Core required: FahCore_a2.exe
[06:20:00] Core found.
[06:20:00] - Using generic ./mpiexec
[06:20:00] Working on queue slot 08 [July 13 06:20:00 UTC]
[06:20:00] + Working ...
[06:20:00] - Calling './mpiexec -np 4 -host 127.0.0.1 ./FahCore_a2.exe -dir work/ -suffix 08 -checkpoint 15 -forceasm -verbose -lifeline 33281 -version 624'

[06:20:00] 
[06:20:00] *------------------------------*
[06:20:00] Folding@Home Gromacs SMP Core
[06:20:00] Version 2.07 (Sun Apr 19 14:29:51 PDT 2009)
[06:20:00] 
[06:20:00] Preparing to commence simulation
[06:20:00] - Ensuring status.
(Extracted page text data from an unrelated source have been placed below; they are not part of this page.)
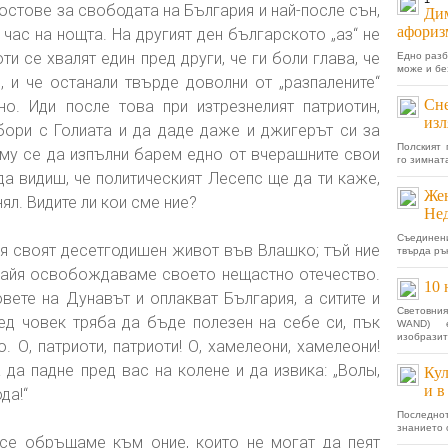
тостове за свободата на България и най-после сън,
Дим
афориз
 час на нощта. На другият ден българското „аз“ не
и се хвалят един пред други, че ги боли глава, че
Едно разб
може и бе
, и че останали твърде доволни от „разпалените“
Сне
но. Иди после това при изтрезнелият патриотин,
изл
бори с Голиата и да даде даже и джигерът си за
Полският 
 му се да изпълни барем едно от вчерашните свои
го зимнат
а видиш, че политическият Лесепс ще да ти каже,
Жен
нял. Видите ли кои сме ние?
Не
Съединени
я своят десетгодишен живот във Влашко; тъй ние
твърда рък
 майя освобождаваме своето нещастно отечество.
10 
овете на Дунавът и оплакват България, а ситите и
Световния
ред човек тряба да бъде полезен на себе си, пък
WAND) 
изобразит
. О, патриоти, патриоти! О, хамелеони, хамелеони!
да падне пред вас на колене и да извика: „Волы,
Кул
и в
да!“
Последнот
знанието 
 се обръщаме към оние, които не могат да пеят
Please wait.
[06:20:01] Called DecompressByteArray: compressed_data_size=4831120 data_size=23973957, decompressed_data_size=23973957 diff=0
[06:20:01] - Digital signature verified
[06:20:01] 
[06:20:01] Project: 2669 (Run 14, Clone 166, Gen 38)
[06:20:01] 
[06:20:02] Assembly optimizations on if available.
[06:20:02] Entering M.D.
[06:20:12]  on if available.
[06:20:12] Entering M.D.
[06:20:22] Completed 0 out of 499999 steps  (0%)
[06:20:29] CoreStatus = 1 (1)
[06:20:29] Sending work to server
[06:20:29] Project: 2669 (Run 14, Clone 166, Gen 38)
[06:20:29] - Error: Could not get length of results file work/wuresults_08.dat
[06:20:29] - Error: Could not read unit 08 file. Removing from queue.
Error repeats at same location after same WU is repeatedly issued and downloaded. Performed restart of computer. Did not help.

Re: Project: 2669 (Run 14, Clone 166, Gen 38)

Posted: Mon Jul 13, 2009 8:32 pm
by susato
Running the client with the -delete xx flag should help. (In InCrease, add it to the Extra Arguments field in Launch Preferences.

If you have to change your machineID to get rid of it, use Commands > Edit Unit Configuration in InCrease, or if you are using the Console client on its own, run it with the -configonly flag from the Terminal window.